Writing queries
If you’re more of a theory person, maybe go straight to the concepts then come back here.
Setup
Firstly, let’s set up our data types and add a couple of helper functions:
import stepping as st
class Product(st.Data):
name: str
price: float
class LineItem(st.Data):
basket_id: int
product_name: str
qty: int
def pick_price(p: st.Pair[Product, LineItem]) -> float:
return p.left.price * p.right.qty
def to_receipt_item(p: st.Pair[float, int]) -> str:
return f"Basket id: {p.right} total: ${p.left}"
st.Data
is a subclass ofpydantic.BaseModel
with some other methods attached.st.Pair
is just a dataclass with a.left
and a.right
. These are used heavily when joining/grouping data, for example if you were tost.join(A, B)

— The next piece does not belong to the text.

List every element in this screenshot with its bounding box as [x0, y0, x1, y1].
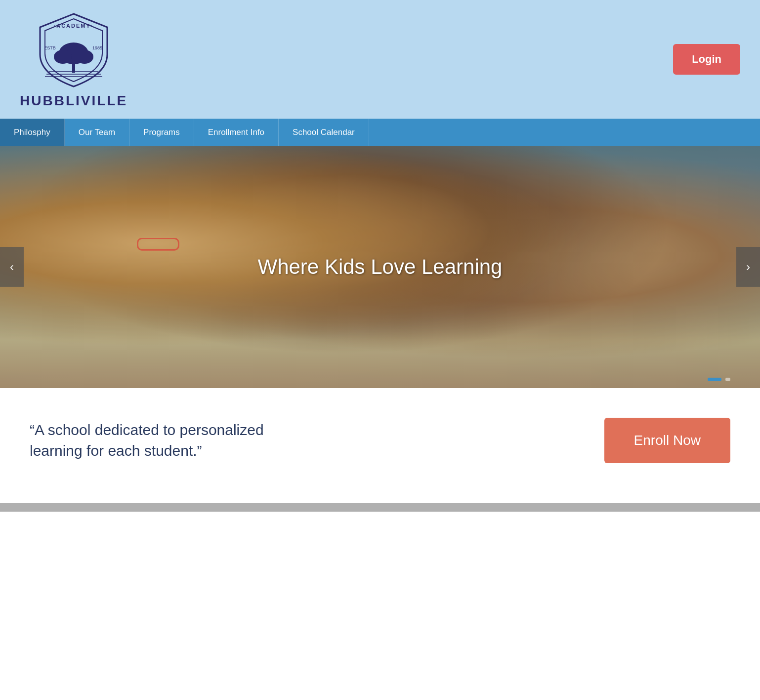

the return type is aPair[A, B]
.
Query
cache = st.Cache[str]()
def query(
products: st.ZSet[Product],
line_items: st.ZSet[LineItem],
) -> st.ZSet[st.Pair[Product, LineItem]]:
joined = st.join(
products,
line_items,
on_left=st.Index.pick(Product, lambda p: p.name),
on_right=st.Index.pick(LineItem, lambda l: l.product_name),
)
grouped = st.group_reduce_flatten(
joined,
by=st.Index.pick(st.Pair[Product, LineItem], lambda p: p.right.basket_id),
zero=float,
pick_value=pick_price,
)
receipt_items = st.map(grouped, f=to_receipt_item)
_ = cache[receipt_items](lambda z: st.integrate(z))
return joined
st.Cache
is somewhere we persist data. In this example, it’s not particularly exciting as we’re doing everything in memory with Python. But on the following page, we’ll wire it up to a database.
query(...)
is a function equivalent to a SELECT ...
query in SQL. Due to the way this gets compiled later, only a subset of Python is supported within this lexical block.
st.ZSet
is nearly equivalent to a table in SQL. In Python, we implement it (kinda) as a dict[Row, int]
, where the int
is the count of the number of values (including negative counts to represent removed rows). For more details, look at the concepts page.
st.join(...)
is equivalent to a LEFT INNER JOIN
, there is also st.outer_join(...)
.
st.Index.pick(...)
picks fields from a type. These indexes are used by the Store
later to ensure that querying past data is efficient.
st.group_reduce_flatten(...)
is equivalent to SELECT sum(...) FROM ... GROUP BY basket_id
. Unlike in SQL, the group, reduce and flatten can be decomposed, see the definition.
st.map(...)
just maps a function over each value in the ZSet
.
st.integrate(...)
sums its arguments over time. In this case, we build up a big ZSet
of all the receipt_items
over time.
Compile
graph = st.compile(query)
store = st.StorePython.from_graph(graph)
st.compile(...)
is probably the most complex bit of stepping
, it takes the code from query
and parses it into a Graph
that we execute later. The exact type of this graph is:
st.Graph[
st.A2[
st.ZSet[Product],
st.ZSet[LineItem]
],
st.A1[
st.ZSet[st.Pair[Product, LineItem]]
],
]
Aθ
is just a collection of arguments with length θ
.
This corresponds to the type of the function we compiled:
(st.ZSet[Product], st.ZSet[LineItem]) -> st.ZSet[st.Pair[Product, LineItem]]
The store
is where we put data that we need persisting between execution iterations. Right now, this is a st.StorePython
, but on the next page, we will wire up a st.StorePostgres
.
Execute
(product_action, line_item_action) = st.actions(store, graph)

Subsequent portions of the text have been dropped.